(Description of the task)
A faithful copy is required of the lines from the top of the entries through the line that contains "third parties.", both included, with no pictures.

** The input follows **

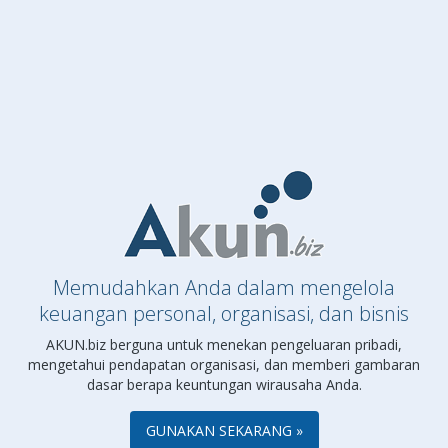
Memudahkan Anda dalam mengelola
keuangan personal, organisasi, dan bisnis
AKUN.biz berguna untuk menekan pengeluaran pribadi,
mengetahui pendapatan organisasi, dan memberi gambaran
dasar
berapa keuntungan wirausaha Anda.
GUNAKAN SEKARANG »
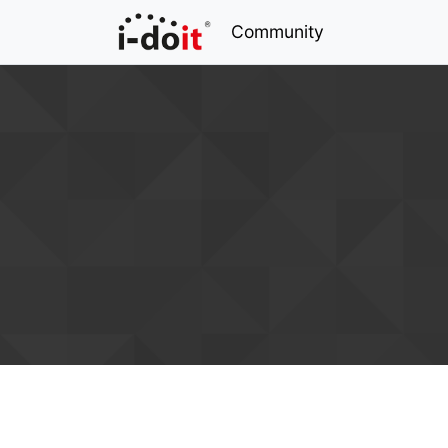
Community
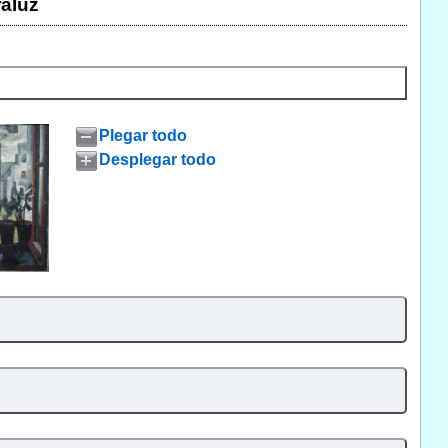
aluz
Plegar todo
Desplegar todo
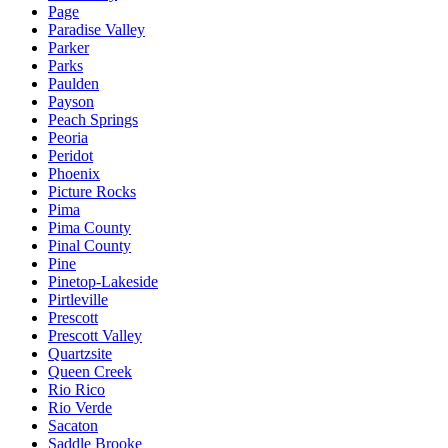
Page
Paradise Valley
Parker
Parks
Paulden
Payson
Peach Springs
Peoria
Peridot
Phoenix
Picture Rocks
Pima
Pima County
Pinal County
Pine
Pinetop-Lakeside
Pirtleville
Prescott
Prescott Valley
Quartzsite
Queen Creek
Rio Rico
Rio Verde
Sacaton
Saddle Brooke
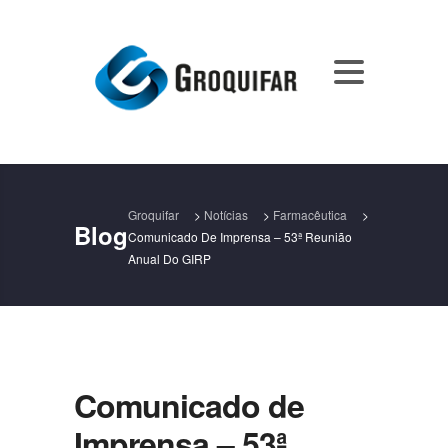
Groquifar
>
Notícias
>
Farmacêutica
>
Blog
Comunicado De Imprensa – 53ª Reunião
Anual Do GIRP
Comunicado de
Imprensa – 53ª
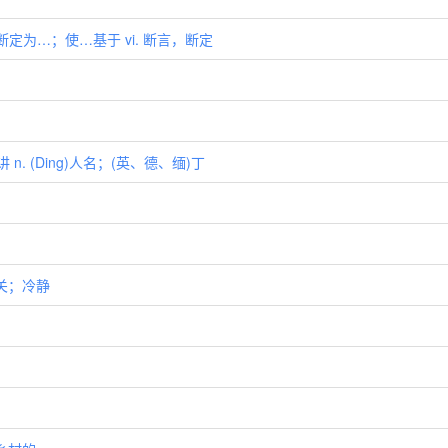
t. 断定为…；使…基于 vi. 断言，断定
讲 n. (Ding)人名；(英、德、缅)丁
无关；冷静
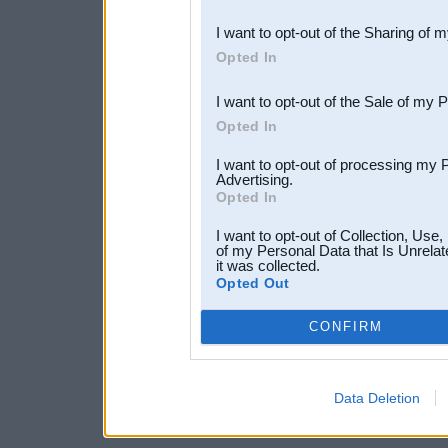
also be disclosed by us to 
I want to opt-out of the Sharing of 
Downstream Participants
th
Opted In
third parties.
I want to opt-out of the Sale of my 
Opted In
I want to opt-out of processing my 
Advertising.
Opted In
I want to opt-out of Collection, Use
of my Personal Data that Is Unrelat
it was collected.
Opted Out
CONFIRM
Data Deletion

** End of The input **

(Worked solution)
Memudahkan Anda dalam mengelola
keuangan personal, organisasi, dan bisnis
AKUN.biz berguna untuk menekan pengeluaran pribadi,
mengetahui pendapatan organisasi, dan memberi gambaran
dasar
berapa keuntungan wirausaha Anda.
GUNAKAN SEKARANG »
Community
aluz
Plegar todo
Desplegar todo
Page
Paradise Valley
Parker
Parks
Paulden
Payson
Peach Springs
Peoria
Peridot
Phoenix
Picture Rocks
Pima
Pima County
Pinal County
Pine
Pinetop-Lakeside
Pirtleville
Prescott
Prescott Valley
Quartzsite
Queen Creek
Rio Rico
Rio Verde
Sacaton
Saddle Brooke
Groquifar
>
Notícias
>
Farmacêutica
>
Blog
Comunicado De Imprensa – 53ª Reunião
Anual Do GIRP
Comunicado de
Imprensa – 53ª
t. 断定为…；使…基于 vi. 断言，断定
讲 n. (Ding)人名；(英、德、缅)丁
无关；冷静
also be disclosed by us to 
I want to opt-out of the Sharing of 
Downstream Participants
th
Opted In
third parties.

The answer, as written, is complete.